-------- Exercise data

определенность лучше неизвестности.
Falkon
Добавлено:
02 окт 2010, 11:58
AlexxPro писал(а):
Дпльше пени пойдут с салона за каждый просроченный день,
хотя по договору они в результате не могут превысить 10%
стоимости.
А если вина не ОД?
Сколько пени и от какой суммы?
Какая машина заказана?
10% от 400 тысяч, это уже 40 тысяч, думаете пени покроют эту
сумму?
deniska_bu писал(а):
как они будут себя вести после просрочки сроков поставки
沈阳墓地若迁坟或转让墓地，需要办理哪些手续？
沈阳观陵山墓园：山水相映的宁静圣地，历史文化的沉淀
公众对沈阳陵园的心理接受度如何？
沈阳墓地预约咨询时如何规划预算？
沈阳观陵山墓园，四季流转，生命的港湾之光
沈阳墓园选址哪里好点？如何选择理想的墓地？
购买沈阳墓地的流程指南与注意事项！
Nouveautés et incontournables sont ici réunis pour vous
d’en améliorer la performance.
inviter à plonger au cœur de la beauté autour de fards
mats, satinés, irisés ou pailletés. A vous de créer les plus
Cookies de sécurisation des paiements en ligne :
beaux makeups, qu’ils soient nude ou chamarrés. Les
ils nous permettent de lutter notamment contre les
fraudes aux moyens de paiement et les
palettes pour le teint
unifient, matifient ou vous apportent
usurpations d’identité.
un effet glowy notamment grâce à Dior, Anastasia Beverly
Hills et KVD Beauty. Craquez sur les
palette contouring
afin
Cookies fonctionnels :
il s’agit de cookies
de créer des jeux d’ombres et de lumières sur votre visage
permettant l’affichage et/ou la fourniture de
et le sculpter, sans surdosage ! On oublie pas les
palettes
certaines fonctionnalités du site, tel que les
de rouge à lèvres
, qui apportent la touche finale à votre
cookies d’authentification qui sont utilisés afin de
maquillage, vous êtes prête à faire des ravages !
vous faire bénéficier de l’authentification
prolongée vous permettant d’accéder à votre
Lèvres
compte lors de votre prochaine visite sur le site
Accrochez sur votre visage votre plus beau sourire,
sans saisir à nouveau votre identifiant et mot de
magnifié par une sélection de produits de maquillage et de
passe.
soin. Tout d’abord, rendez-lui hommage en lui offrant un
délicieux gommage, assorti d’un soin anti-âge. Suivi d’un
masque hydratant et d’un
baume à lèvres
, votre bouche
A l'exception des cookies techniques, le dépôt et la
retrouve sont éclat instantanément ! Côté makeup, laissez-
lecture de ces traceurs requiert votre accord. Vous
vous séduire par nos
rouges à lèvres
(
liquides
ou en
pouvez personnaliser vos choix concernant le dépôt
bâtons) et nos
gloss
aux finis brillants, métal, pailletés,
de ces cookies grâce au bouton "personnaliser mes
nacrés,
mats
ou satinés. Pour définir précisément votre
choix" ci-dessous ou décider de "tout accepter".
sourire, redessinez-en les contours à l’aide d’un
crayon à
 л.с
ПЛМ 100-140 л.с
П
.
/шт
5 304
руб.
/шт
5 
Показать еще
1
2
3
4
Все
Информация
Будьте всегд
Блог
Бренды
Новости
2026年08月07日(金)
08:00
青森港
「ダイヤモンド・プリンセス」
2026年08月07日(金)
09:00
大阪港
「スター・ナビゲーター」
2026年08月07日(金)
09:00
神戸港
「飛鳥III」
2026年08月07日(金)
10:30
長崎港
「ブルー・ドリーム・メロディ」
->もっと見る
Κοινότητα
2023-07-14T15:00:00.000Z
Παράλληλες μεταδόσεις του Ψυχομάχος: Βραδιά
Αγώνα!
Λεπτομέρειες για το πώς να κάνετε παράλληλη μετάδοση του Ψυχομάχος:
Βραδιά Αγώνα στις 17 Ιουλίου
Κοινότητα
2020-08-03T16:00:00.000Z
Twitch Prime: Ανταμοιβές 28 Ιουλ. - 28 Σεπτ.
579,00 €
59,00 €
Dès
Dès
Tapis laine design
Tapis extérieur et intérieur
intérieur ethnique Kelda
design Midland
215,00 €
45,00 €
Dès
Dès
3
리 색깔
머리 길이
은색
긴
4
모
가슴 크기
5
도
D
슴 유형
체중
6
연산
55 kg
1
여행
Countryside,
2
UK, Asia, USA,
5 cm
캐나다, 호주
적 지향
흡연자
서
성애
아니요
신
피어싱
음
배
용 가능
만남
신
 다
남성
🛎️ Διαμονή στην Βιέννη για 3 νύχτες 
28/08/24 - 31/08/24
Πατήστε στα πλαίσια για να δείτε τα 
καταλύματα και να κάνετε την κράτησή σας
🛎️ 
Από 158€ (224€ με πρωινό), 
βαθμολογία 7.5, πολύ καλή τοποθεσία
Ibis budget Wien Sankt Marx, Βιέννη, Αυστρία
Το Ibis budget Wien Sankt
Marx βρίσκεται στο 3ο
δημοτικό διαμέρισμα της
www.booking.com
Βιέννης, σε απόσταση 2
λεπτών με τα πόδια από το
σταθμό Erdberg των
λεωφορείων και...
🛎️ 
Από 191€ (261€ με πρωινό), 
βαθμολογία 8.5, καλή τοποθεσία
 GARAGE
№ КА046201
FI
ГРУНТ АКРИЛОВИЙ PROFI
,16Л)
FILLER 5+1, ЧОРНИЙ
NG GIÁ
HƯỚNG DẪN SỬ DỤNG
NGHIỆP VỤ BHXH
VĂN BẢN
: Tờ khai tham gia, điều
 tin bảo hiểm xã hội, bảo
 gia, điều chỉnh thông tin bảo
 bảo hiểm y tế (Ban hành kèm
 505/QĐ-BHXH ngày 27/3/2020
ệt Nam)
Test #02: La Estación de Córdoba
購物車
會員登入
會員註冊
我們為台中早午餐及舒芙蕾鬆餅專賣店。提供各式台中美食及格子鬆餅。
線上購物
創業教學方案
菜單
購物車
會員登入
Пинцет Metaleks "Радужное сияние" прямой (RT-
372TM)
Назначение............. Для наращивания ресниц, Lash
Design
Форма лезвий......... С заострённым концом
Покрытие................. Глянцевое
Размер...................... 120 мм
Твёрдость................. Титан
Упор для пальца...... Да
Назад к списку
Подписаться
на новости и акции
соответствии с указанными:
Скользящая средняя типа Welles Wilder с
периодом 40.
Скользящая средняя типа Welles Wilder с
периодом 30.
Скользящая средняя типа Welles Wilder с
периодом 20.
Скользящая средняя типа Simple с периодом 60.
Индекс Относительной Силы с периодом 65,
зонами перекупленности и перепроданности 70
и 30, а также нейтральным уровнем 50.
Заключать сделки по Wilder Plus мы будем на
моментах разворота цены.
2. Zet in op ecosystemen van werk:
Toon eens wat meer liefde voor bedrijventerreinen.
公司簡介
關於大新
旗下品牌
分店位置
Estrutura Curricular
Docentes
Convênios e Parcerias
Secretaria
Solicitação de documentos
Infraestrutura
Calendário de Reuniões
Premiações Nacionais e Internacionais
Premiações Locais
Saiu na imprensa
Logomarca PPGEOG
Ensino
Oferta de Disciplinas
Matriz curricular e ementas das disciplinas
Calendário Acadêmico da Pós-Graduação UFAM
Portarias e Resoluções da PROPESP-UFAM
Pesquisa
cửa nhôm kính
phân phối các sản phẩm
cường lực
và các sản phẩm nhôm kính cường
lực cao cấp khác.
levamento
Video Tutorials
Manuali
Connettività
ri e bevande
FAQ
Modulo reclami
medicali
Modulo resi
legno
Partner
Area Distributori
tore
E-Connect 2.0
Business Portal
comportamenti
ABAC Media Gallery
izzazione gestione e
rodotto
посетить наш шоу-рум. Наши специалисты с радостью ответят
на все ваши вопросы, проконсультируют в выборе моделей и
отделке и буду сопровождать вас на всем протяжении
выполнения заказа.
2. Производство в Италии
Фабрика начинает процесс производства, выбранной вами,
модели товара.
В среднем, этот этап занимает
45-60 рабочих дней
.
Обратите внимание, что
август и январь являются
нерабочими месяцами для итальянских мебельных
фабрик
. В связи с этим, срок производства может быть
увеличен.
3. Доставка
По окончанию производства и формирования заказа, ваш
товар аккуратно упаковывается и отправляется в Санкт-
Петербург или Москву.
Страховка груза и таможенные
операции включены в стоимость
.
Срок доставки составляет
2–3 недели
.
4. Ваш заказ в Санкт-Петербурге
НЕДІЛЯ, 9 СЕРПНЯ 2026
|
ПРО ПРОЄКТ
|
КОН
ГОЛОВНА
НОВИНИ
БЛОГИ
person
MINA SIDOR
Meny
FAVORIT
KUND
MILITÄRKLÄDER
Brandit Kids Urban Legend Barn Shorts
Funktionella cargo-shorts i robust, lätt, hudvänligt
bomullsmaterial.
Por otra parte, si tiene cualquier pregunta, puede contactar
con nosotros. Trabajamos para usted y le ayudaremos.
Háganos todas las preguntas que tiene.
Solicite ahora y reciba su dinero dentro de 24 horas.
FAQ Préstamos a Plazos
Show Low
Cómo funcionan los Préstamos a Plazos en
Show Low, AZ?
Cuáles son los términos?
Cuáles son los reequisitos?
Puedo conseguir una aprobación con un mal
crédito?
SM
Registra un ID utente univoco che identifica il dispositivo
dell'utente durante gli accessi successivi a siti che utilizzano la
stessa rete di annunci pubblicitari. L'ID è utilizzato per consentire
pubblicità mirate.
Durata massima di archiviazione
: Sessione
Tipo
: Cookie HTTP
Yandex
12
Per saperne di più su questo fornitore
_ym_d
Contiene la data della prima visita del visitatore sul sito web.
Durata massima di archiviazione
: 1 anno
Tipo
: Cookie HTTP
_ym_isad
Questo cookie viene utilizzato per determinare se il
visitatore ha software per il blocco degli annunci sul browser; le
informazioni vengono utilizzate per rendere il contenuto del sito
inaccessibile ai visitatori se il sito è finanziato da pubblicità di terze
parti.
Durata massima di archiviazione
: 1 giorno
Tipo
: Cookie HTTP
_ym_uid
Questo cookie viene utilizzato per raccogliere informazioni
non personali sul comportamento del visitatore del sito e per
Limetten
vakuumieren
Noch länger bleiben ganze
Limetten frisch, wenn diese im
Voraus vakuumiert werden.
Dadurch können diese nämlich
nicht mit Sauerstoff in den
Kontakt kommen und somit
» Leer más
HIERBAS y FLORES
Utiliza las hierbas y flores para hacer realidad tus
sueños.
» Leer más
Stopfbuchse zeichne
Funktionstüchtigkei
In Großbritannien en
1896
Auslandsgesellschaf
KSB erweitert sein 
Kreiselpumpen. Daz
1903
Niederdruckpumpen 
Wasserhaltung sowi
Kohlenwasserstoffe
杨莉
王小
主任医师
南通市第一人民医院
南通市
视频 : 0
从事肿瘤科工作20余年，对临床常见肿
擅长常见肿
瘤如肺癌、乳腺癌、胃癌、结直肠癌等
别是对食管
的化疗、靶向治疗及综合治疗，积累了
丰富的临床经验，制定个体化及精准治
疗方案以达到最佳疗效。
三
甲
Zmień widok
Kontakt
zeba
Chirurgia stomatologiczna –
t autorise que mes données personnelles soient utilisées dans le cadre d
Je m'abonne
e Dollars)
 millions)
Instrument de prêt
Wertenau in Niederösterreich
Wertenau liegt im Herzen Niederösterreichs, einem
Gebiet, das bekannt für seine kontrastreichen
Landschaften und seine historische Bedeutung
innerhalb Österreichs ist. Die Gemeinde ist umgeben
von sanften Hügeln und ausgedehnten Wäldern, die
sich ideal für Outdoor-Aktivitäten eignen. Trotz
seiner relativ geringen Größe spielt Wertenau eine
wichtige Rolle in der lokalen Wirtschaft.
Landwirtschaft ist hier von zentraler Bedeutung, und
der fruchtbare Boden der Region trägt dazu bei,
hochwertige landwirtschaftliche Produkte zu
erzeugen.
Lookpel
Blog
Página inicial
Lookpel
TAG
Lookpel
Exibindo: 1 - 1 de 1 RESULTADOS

----------------

### Task brief
Could you write out exactly the lines above, starting at the first one and ending with the line that has "购买沈阳墓地的流程指南与注意事项！"?

### Answer
определенность лучше неизвестности.
Falkon
Добавлено:
02 окт 2010, 11:58
AlexxPro писал(а):
Дпльше пени пойдут с салона за каждый просроченный день,
хотя по договору они в результате не могут превысить 10%
стоимости.
А если вина не ОД?
Сколько пени и от какой суммы?
Какая машина заказана?
10% от 400 тысяч, это уже 40 тысяч, думаете пени покроют эту
сумму?
deniska_bu писал(а):
как они будут себя вести после просрочки сроков поставки
沈阳墓地若迁坟或转让墓地，需要办理哪些手续？
沈阳观陵山墓园：山水相映的宁静圣地，历史文化的沉淀
公众对沈阳陵园的心理接受度如何？
沈阳墓地预约咨询时如何规划预算？
沈阳观陵山墓园，四季流转，生命的港湾之光
沈阳墓园选址哪里好点？如何选择理想的墓地？
购买沈阳墓地的流程指南与注意事项！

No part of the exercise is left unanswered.